Sawcer S, Jones H B, Feakes R, Gray J, Smaldon N, Chataway J, Robertson N, Clayton D, Goodfellow P N, Compston A
University of Cambridge Neurology unit, Addenbrooke's Hospital, UK.
Nat Genet. 1996 Aug;13(4):464-8. doi: 10.1038/ng0896-464.
The population prevalence of multiple sclerosis is 0.1%; however, the risk of the disease in the siblings of affected individuals is very much higher at 3-5%. The importance of genetic factors in accounting for this increased risk is confirmed by the results of twin and adoption studies. Despite the evidence for a strong genetic effect, a weak major histocompatibility complex (MHC) association is the only consistently observed feature in the genetics of multiple sclerosis. Other candidates have been proposed, including genes encoding the immunoglobulin heavy chain, T cell receptor beta chain and APOC2, but none has yet been confirmed. Evidence for linkage and association to the myelin basic protein gene has been reported in a genetically isolated Finnish population, but it has not been possible to reproduce these results in other populations. We used a two-stage approach to search the human genome for the genes causing susceptibility to multiple sclerosis. Two principal regions of linkage are identified, chromosomes 17q22 and 6p21 (MHC). Our results are compatible with genetic models involving epistatic interaction between these and several additional genes.
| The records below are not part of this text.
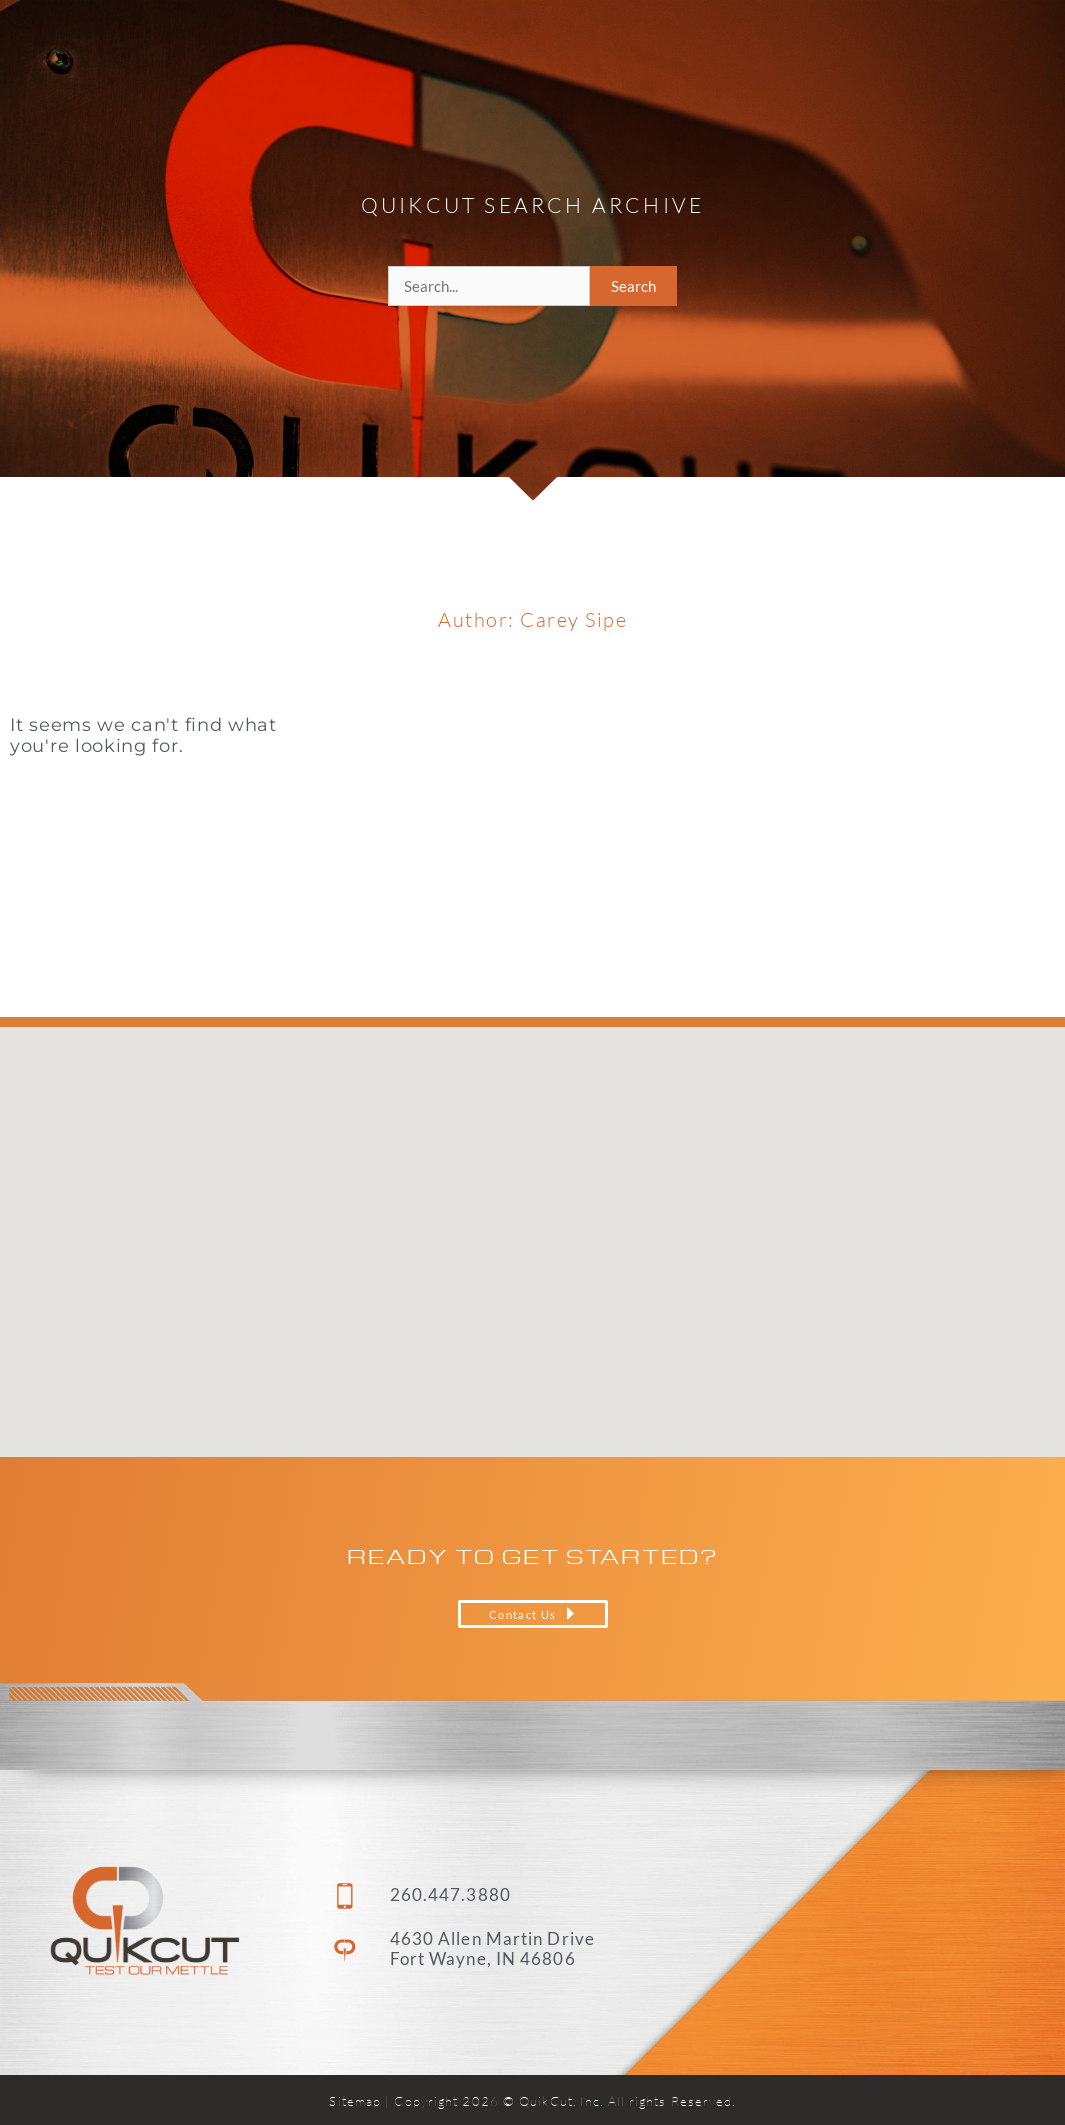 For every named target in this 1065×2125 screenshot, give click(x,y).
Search (633, 286)
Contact (965, 44)
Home (469, 44)
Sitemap (355, 2101)
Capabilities (597, 45)
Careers (852, 44)
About (739, 45) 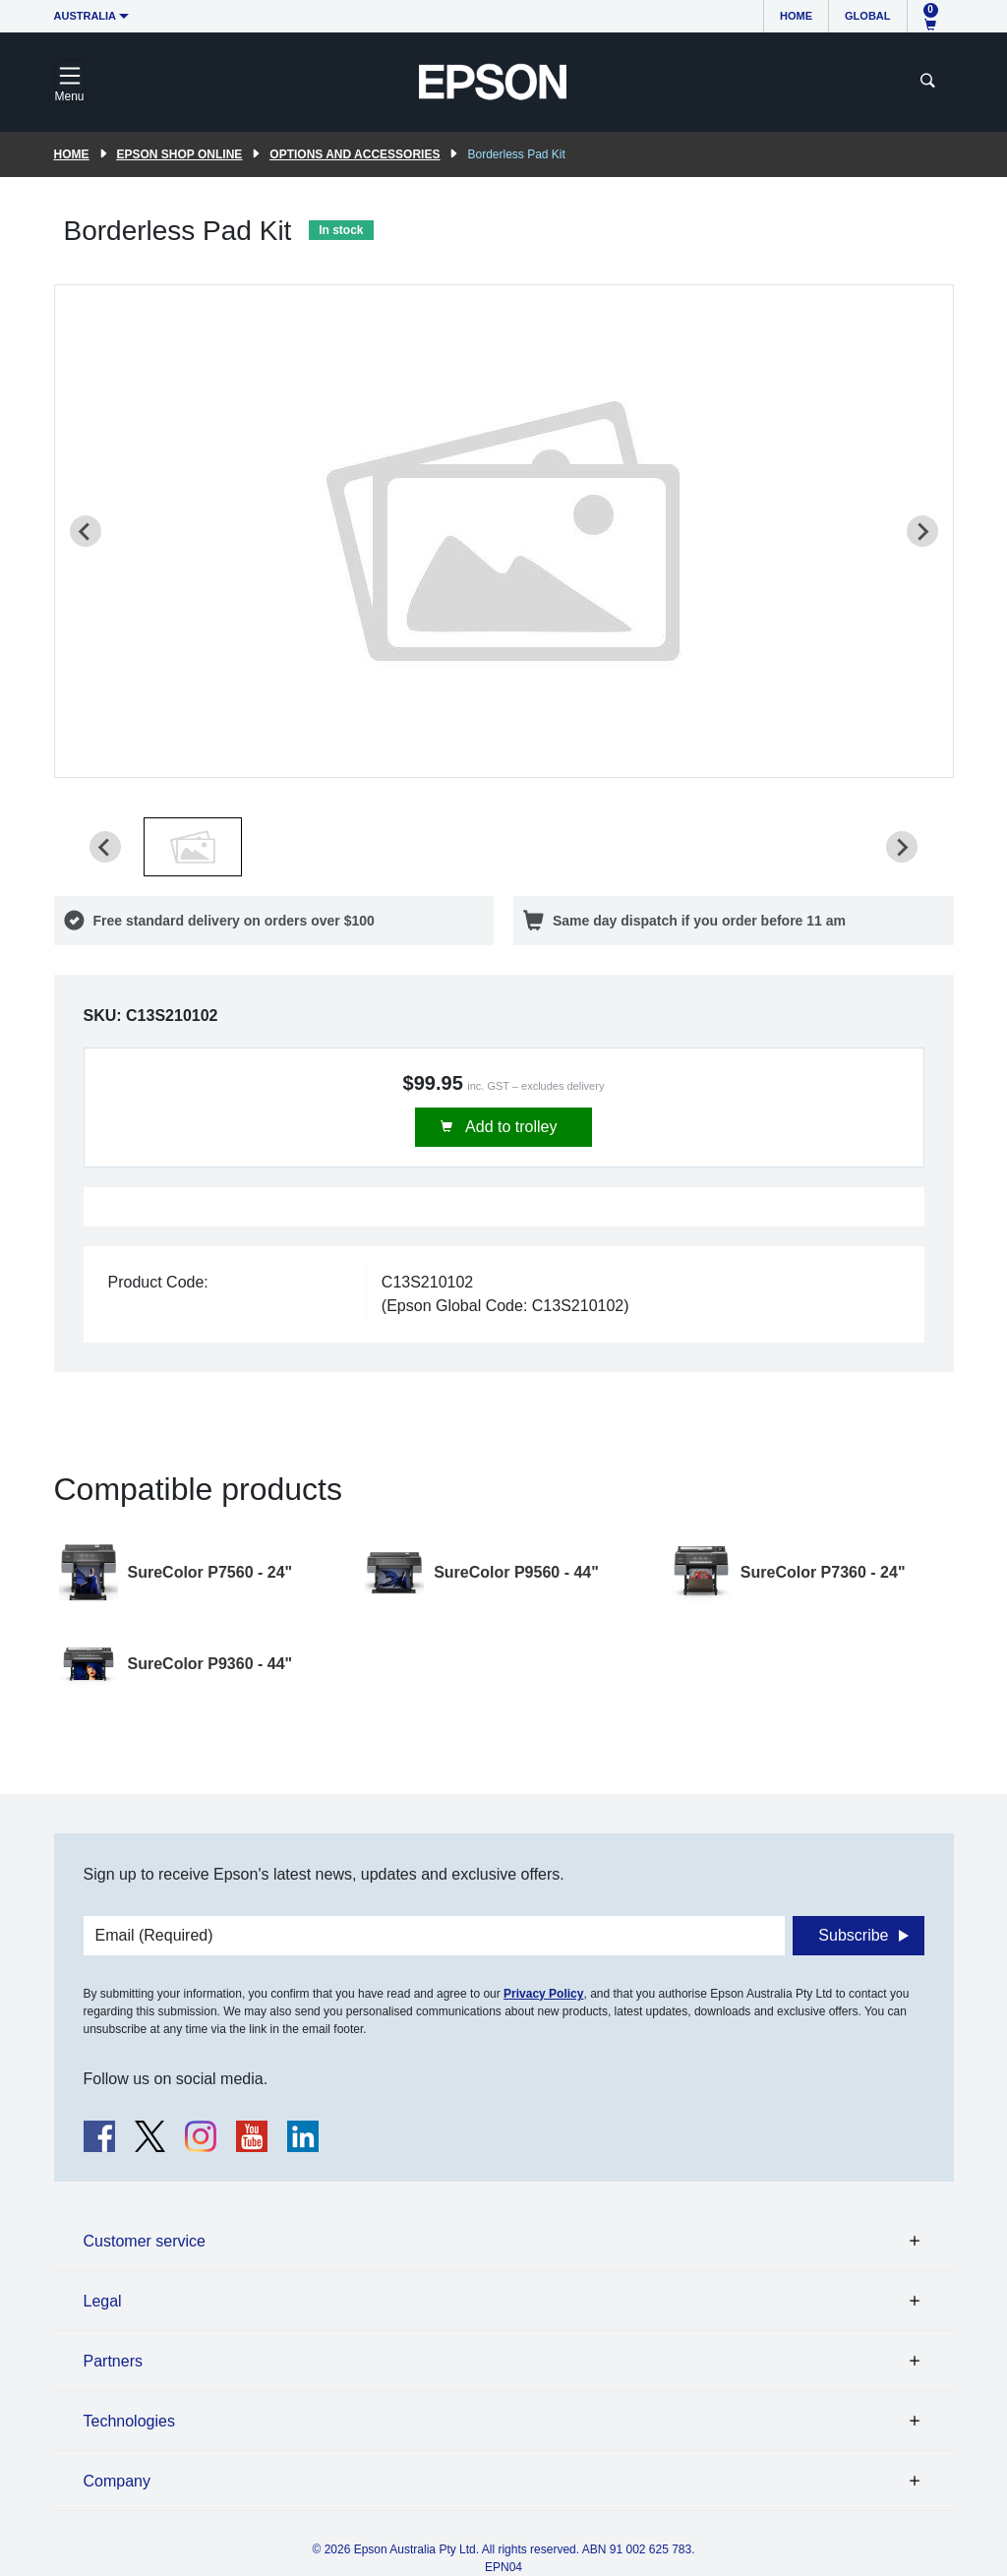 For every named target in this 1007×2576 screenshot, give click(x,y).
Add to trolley (510, 1126)
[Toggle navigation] (70, 81)
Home (796, 16)
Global (867, 16)
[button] (193, 846)
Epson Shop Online (180, 154)
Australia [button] (85, 16)
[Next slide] (922, 531)
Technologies (129, 2421)
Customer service (145, 2241)
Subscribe (853, 1935)
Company (117, 2481)
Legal (103, 2301)
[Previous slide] (85, 531)
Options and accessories (354, 154)
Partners (113, 2361) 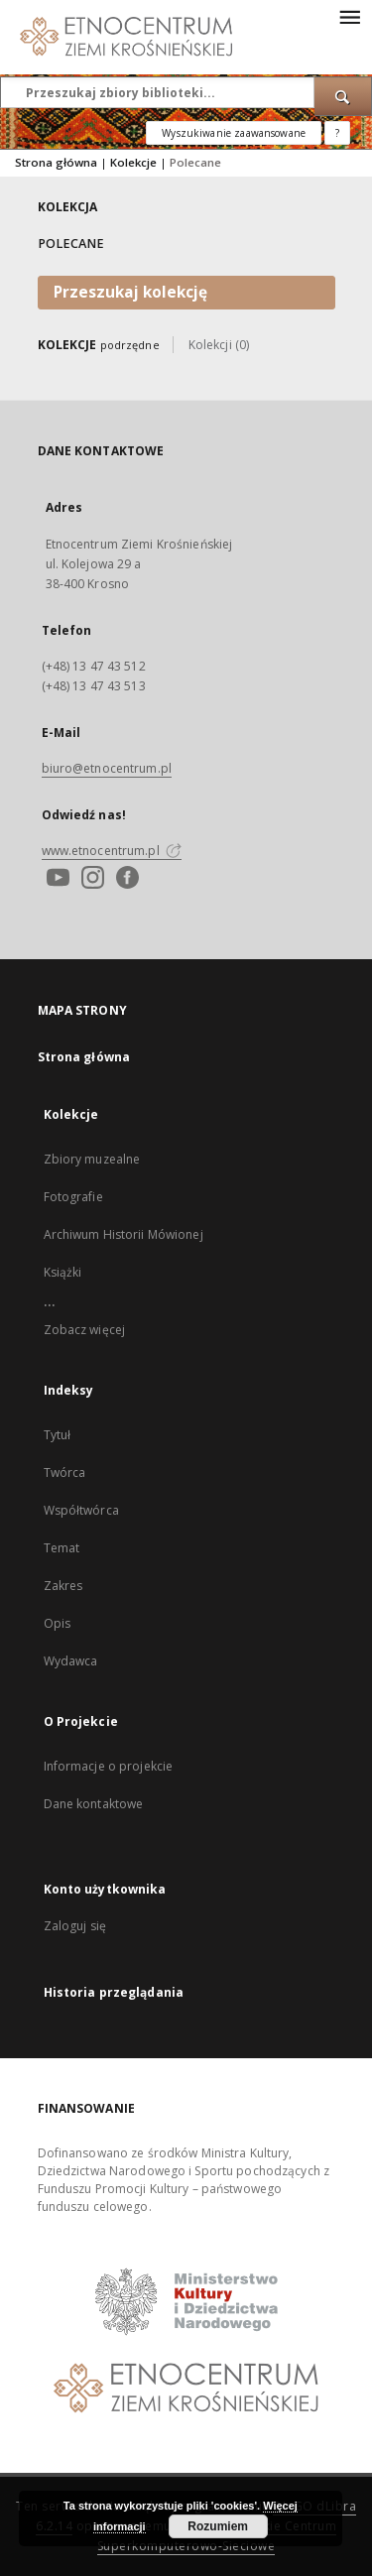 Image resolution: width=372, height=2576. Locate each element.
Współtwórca (81, 1510)
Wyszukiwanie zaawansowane (234, 133)
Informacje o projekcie (109, 1766)
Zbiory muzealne (92, 1159)
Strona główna (56, 162)
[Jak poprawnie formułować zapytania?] (337, 133)
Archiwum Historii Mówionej (123, 1234)
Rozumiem (217, 2526)
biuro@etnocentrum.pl (107, 768)
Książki (63, 1272)
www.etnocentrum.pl (112, 850)
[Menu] (349, 16)
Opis (57, 1623)
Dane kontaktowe (94, 1803)
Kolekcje (133, 162)
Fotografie (73, 1196)
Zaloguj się (75, 1925)
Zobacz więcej (85, 1329)
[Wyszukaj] (343, 96)
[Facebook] (125, 879)
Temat (62, 1547)
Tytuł (57, 1434)
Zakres (63, 1585)
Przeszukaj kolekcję (130, 292)
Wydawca (71, 1661)
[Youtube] (55, 879)
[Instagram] (90, 879)
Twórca (65, 1472)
多发性硬化症的人群患病率为0.1%;然而,患病个体的兄弟姐妹患该病的风险要高得多,为3%-5%。双胞胎和收养研究的结果证实了遗传因素在解释这种风险增加方面的重要性。尽管有证据表明存在强大的遗传效应,但主要组织相容性复合体(MHC)的弱关联是多发性硬化症遗传学中唯一一直观察到的特征。已经提出了其他候选基因,包括编码免疫球蛋白重链、T细胞受体β链和载脂蛋白C2的基因,但尚未得到证实。在一个遗传隔离的芬兰人群中报告了与髓鞘碱性蛋白基因连锁和关联的证据,但无法在其他人群中重现这些结果。我们采用两阶段方法在人类基因组中搜索导致多发性硬化症易感性的基因。确定了两个主要连锁区域,即17号染色体q22和6号染色体p21(MHC)。我们的结果与涉及这些基因和其他几个基因之间上位性相互作用的遗传模型一致。